New Study Touts Community Measures to Slow Pandemic
Closing schools and taking other steps in communities to prevent the rapid spread of influenza are effective ways to stop pandemic flu, CDC said Aug. 7, citing a new study of public records from the 1918-19 flu pandemic that swept the world. These community measures "can save lives, particularly when the measures are used in combination and implemented soon after an outbreak begins in a community," CDC said.
The findings are published in the Aug. 8 issue of JAMA/I>, the journal of the American Medical Association. "These strategies are particularly important because the intervention most likely to provide the best protection against pandemic influenza -- a vaccine -- is unlikely to be available at the outset of a pandemic," CDC said. "Community strategies that delay or reduce the impact of a pandemic (also called non-pharmaceutical interventions) may help reduce the spread of disease until a vaccine that is well-matched to the virus is available."
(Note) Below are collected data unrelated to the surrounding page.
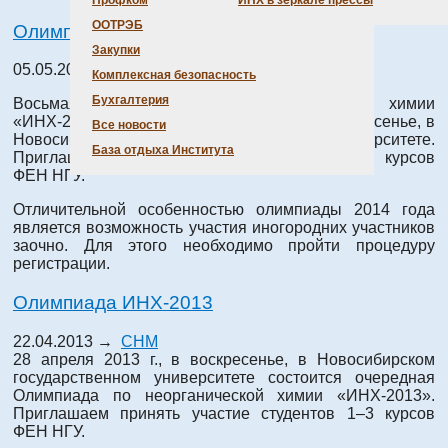
Профком
ИНХ в зеркале прессы
ООТРЭБ
Олимпиада ИНХ-2014
Закупки
05.05.2014 →
СНМ
Комплексная безопасность
Бухгалтерия
Восьмая Олимпиада по неорганической химии
«ИНХ-2014» состоится 18 мая 2014 г., в воскресенье, в
Все новости
Новосибирском государственном университете.
База отдыха Института
Приглашаем принять участие студентов 1–3 курсов
ФЕН НГУ.
Отличительной особенностью олимпиады 2014 года
является возможность участия иногородних участников
заочно. Для этого необходимо пройти процедуру
регистрации.
Олимпиада ИНХ-2013
22.04.2013 →
СНМ
28 апреля 2013 г., в воскресенье, в Новосибирском
государственном университете состоится очередная
Олимпиада по неорганической химии «ИНХ-2013».
Приглашаем принять участие студентов 1–3 курсов
ФЕН НГУ.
The review of health department reports, U.S. Census mortality data, and newspaper archives was done by scientists from CDC and the University of Michigan Medical School's Center for the History of Medicine. "Communities that were most successful during the 1918 pandemic quickly enacted a variety of measures," said Dr. Martin Cetron, director of CDC's Division of Global Migration and Quarantine and senior author of the study. "Those planning for the next pandemic need to carefully consider how to best use these strategies to protect people and decrease the potential impact of the next pandemic in their communities."